Di sisi lain, NFT membuka peluang baru: lagu bisa dijual langsung ke penggemar, dengan sistem kontrak cerdas yang membayar royalti otomatis tiap kali dijual ulang.

Sistem ini bisa transparan. Tapi juga bisa tak manusiawi, jika suara hati diabaikan.


-000-

Royalti adalah pengakuan—bahwa setiap nada punya hak.
Bahwa karya seni bukan hanya ekspresi, tapi juga kepemilikan.
Dan bahwa keindahan, bila tak dihargai secara adil, bisa terluka.

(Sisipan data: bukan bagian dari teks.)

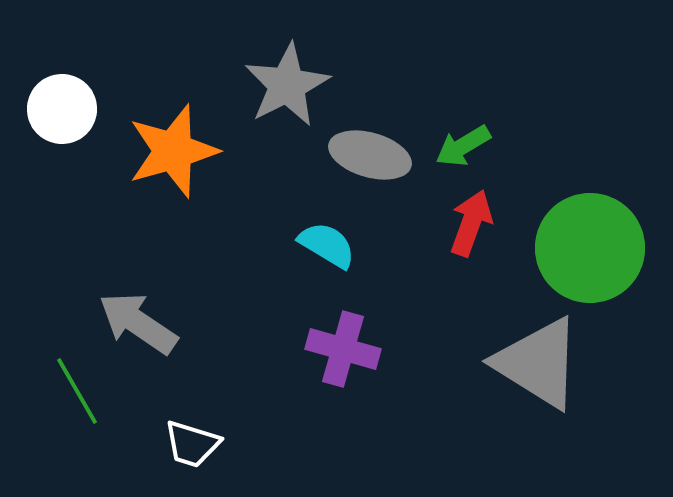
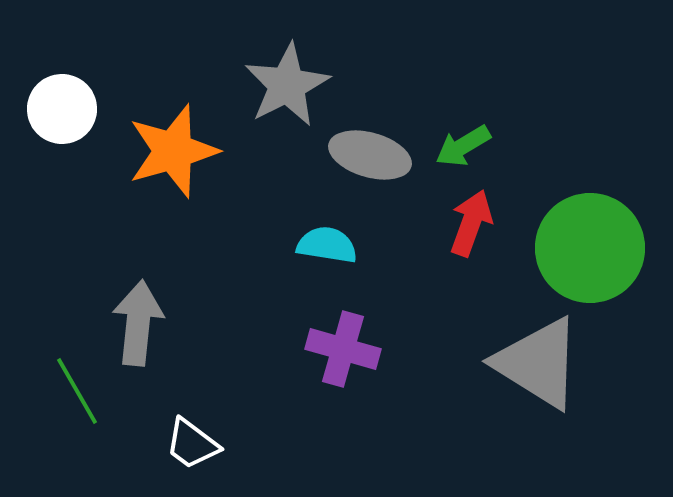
cyan semicircle: rotated 22 degrees counterclockwise
gray arrow: rotated 62 degrees clockwise
white trapezoid: rotated 20 degrees clockwise
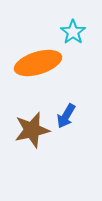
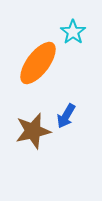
orange ellipse: rotated 36 degrees counterclockwise
brown star: moved 1 px right, 1 px down
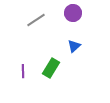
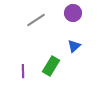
green rectangle: moved 2 px up
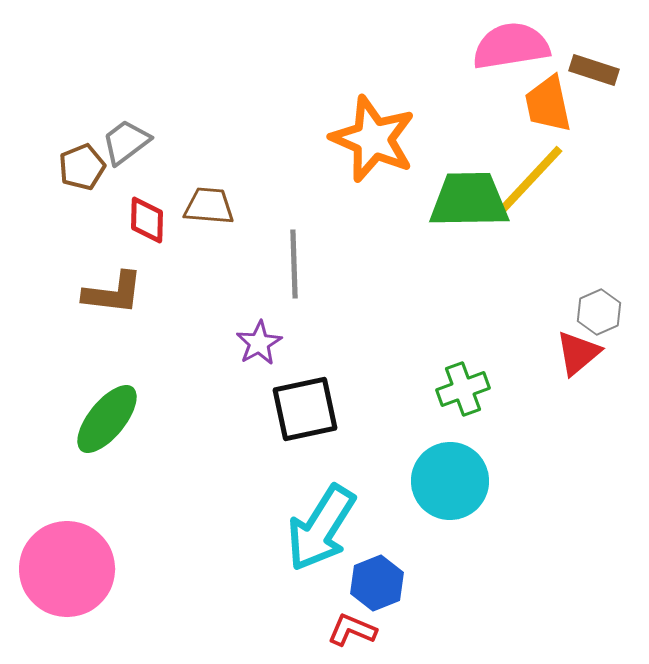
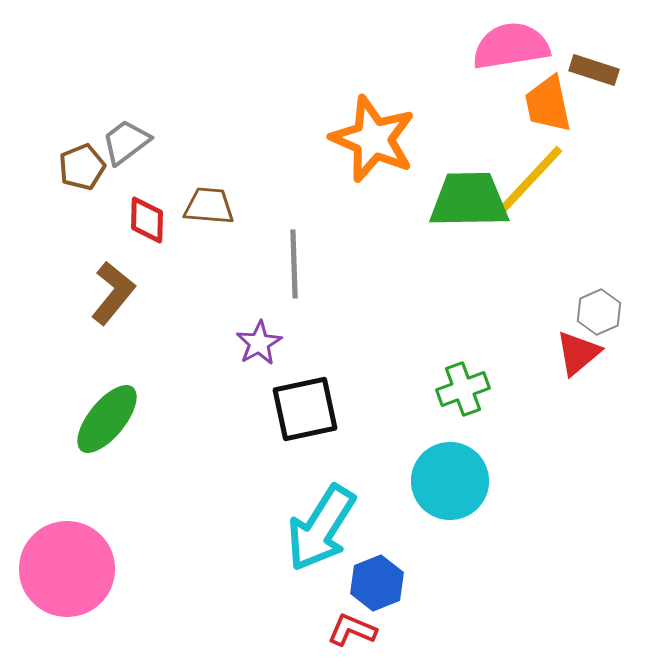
brown L-shape: rotated 58 degrees counterclockwise
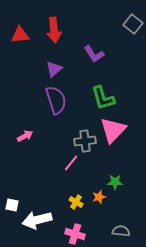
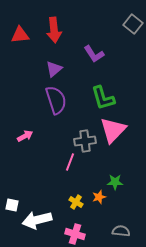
pink line: moved 1 px left, 1 px up; rotated 18 degrees counterclockwise
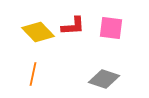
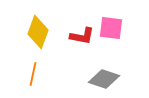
red L-shape: moved 9 px right, 10 px down; rotated 15 degrees clockwise
yellow diamond: rotated 64 degrees clockwise
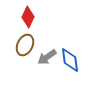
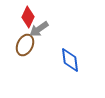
gray arrow: moved 8 px left, 28 px up
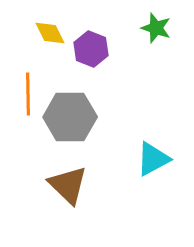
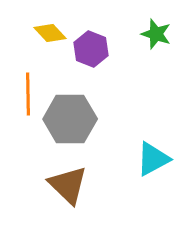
green star: moved 6 px down
yellow diamond: rotated 16 degrees counterclockwise
gray hexagon: moved 2 px down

Di dunia yang bising oleh suara tanpa nama, keadilan bagi pencipta lagu bukan hanya soal hukum. Ia soal nurani.

Dari Bourget di Paris, Keenan di Jakarta, hingga Swift di Nashville, dunia terus belajar:
bahwa di balik suara, ada jiwa yang bekerja diam-diam.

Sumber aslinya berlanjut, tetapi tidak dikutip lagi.